Personality dissociation must be very tricky to deal with and I am glad you are more co conscious and that that helps. And then like is usual with personality dissociation you have all the depersonalisation and other types of dissociation too. Good for you for developing skills to help manage it. :happy: Even though I am sure it is still very hard and challenging.
 
I still dissociate in my therapist's office, but she now can identify it and help me practice the skills needed to bring myself back.

I used to think dissociated therapy time was wasted, but it wasn't. My team was learning where my boundaries were, what it looked like when I got pushed over the line, and helped me build trust in them and me.

I retreat now when I need to get through things out in the real world sometimes. I automatically retreat still when triggered. But each time, I learn something about my past and myself.

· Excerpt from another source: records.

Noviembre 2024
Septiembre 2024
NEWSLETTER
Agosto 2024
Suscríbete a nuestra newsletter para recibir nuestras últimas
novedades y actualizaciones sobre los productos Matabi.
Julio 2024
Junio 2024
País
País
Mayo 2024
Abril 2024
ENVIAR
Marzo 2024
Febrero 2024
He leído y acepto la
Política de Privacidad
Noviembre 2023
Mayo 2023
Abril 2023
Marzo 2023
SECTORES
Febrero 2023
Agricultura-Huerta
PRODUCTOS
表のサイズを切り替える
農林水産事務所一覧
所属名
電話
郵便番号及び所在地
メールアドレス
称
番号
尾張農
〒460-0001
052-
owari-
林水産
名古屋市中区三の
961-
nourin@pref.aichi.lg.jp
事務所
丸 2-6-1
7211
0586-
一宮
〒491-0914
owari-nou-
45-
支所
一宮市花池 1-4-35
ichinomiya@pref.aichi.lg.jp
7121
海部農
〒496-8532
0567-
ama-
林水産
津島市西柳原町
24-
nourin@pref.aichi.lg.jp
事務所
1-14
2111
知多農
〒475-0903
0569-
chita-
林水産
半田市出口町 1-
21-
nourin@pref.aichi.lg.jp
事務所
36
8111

Practice makes perfect, that's for sure.
 
Crazytrain, I think I dissociated from the fact that I had been dissociating for years! I remember therapists telling me that is what I was doing, but it didn't "stick." Now, I am becoming aware of what dissociation is and how it is manifested in my everyday life. I'm surprised to note just how often I do it and am wondering what all these holes in my awareness have done to my ability to solidify relationships.
 
I dissociated from the fact that I had been dissociating
This is a term I have used so much from the time when the scales started falling from my eyes! Thank you for sharing. I am constantly astonished by how many things I just experienced and blocked out. Not or one moment, once, "thinking" about what happened after and how it may not have been "normal" or usual. I never even "thought" to discuss it. It's hard to put into words.
 
When I'm very emotional, it turns out I get super-quiet and can barely be heard. When I'm deeply dissociated, my voice is very monotone and I speak very slowly.

I only use a voice recorder so I can't see what I look like.

It is so helpful to be able to go back and get to hear what my therapist actually says, as I still shut her off after a few sentences sometimes.

I'm able to go back and really listen to her responses. Before, they were just lost to me. I make a lot more progress tackling issues now that I can get the full benefit of the interaction with my therapist.